Bicara dan akuisisi bahasa
b.
Keterampilan motorik
c.
Interaksi sosial
d.
Prestasi akademik dan keterampilan kognitif
6. . Tanyakan tentang perilaku adaptif, termasuk yang berikut ini a.
Bermain
b.
Perubahan perilaku
c.
Tantrum, keras kepala, penarikan diri, stimulasi vibrasi, dan self-viksasi
7. Tanyakan tentang perilaku adaptif, termasuk yang berikut ini B. Riwayat Masa Lalu 1. Riwayat prenatal, berfokus pada obat dan penyakit ibu (TORCH) 22
2.
Kaji riwayat perinatal sebagai berikut: a. Durasi dan jenis penyakit b. Gawat janin c. Obat-obatan yang digunakan d. Ketidakmampuan darah dan hiperbilirubinemia pada tingkat melebihi indikasi untuk transfusi darah e. Prematur atau BBLR (<1500 gram) f. Depresi neonatal berkepanjangan g. Kelainan kongenital kepala, wajah, dan leher h. Kehadiran sindrom diketahui terkait dengan gangguan pendengaran
3. Menanyakan tentang penyakit, operasi atau cedera a. Bakteri meningitis atau ensefalitis b. Infeksi diketahui menyebabkan gangguan pendengaran, seperti campak, gondok dan virus Epstein-Barr c. Penggunaan obat-obatan ototoxic atau radiasi d. Gangguan neurodegeneratif e. Otitis media f. Trauma kepala atau telinga g.
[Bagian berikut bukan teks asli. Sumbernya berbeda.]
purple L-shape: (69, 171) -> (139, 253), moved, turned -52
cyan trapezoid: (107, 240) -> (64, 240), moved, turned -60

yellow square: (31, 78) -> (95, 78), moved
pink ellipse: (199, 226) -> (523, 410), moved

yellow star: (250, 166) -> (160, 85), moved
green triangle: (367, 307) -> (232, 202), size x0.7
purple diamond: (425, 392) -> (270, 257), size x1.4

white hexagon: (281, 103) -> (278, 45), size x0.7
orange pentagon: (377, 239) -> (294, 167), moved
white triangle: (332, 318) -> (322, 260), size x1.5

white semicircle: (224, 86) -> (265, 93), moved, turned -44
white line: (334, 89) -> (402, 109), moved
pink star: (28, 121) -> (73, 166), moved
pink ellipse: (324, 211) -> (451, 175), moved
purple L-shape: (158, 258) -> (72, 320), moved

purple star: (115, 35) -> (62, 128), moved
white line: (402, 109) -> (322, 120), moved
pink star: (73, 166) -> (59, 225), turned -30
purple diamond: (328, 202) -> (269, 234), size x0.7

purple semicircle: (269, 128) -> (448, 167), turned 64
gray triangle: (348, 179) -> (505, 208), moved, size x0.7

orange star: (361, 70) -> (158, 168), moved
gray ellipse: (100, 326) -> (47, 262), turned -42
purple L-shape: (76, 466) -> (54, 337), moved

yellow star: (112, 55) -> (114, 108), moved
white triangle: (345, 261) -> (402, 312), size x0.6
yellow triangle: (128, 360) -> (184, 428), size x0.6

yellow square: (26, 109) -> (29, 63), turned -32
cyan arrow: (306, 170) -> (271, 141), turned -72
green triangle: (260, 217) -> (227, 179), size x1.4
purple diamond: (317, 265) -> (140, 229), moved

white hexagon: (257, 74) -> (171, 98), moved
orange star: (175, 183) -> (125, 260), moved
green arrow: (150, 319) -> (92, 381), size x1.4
Operasi telinga, seperti myringotomy atau tympanoplasty 4. Kaji Status Imun
C. Riwayat Keluarga Kaji riwayat keluarga untuk gangguan pendengaran bawaan atau masa kanakkanak D. Memeriksa sistem tulang : menilai gejala yang terkait dengan sindrom kehilangan pendengaran 1. Heent: miopia dini, kebutaan kongenital, rabun senja, retinitis pigmentosa 2. Cardiac: sinkop, riwayat keluarga kematian yang tidak dapat dijelaskan 3. Genitourianaria: hematuria, infeksi saluran kemih rekuren, dialisis atau transplantasi 4. Saraf sistem: disorientasi spasial dalam gelap 5. Hemaotologi: trombositopenia, jaundice, anemia hemolitik
23
V. Pemeriksaan fisik A. Nilai untuk temuan yang terkait dengan sindrom kehilangan pendengaran 1. Kulit White forelock Bintik-bintik Café au lait, neurofibrims perifer, freckling aksila Leher cystic, fistula dan lubang 2. Kepala dan wajah Microcephaly midface datar Wajah asimetris atau kelainan bentuk Jembatan hidung yang tidak tembus pandang atau deformitas hidung Bibir atau langit-langit celah, lubang bibir atau gundukan Choanal atresia
micrognathia
3. Mata
Synophrys atau alis yang bergabung
kelainan mata (fisura palpebra, koloboma)
Miopia dini
Microphthalmia
Mata yang sangat lebar
Saluran air mata yang tersumbat, sobekan api
Sclera biru
Lisxh nodul pada iris
Hipopigmentasi funda, athropi optik, retinal deteachement, katarak
4. Leher leher Web Goiter selama dekade pertama 5. Jantung : cardiac defects 6. Perut : hepatospenomegali 7. Genitounirnary Renal anomalies Genital hypoplasia 8.
Musculoskeletal Jari atau jari kaki abnormal 24
Perawakan pendek, retardasi pertumbuhan Kelainan vertebral Fraktur tulang panjang berulang Arthritis dini, pembesaran sendi, hiperekstensibilitas 9.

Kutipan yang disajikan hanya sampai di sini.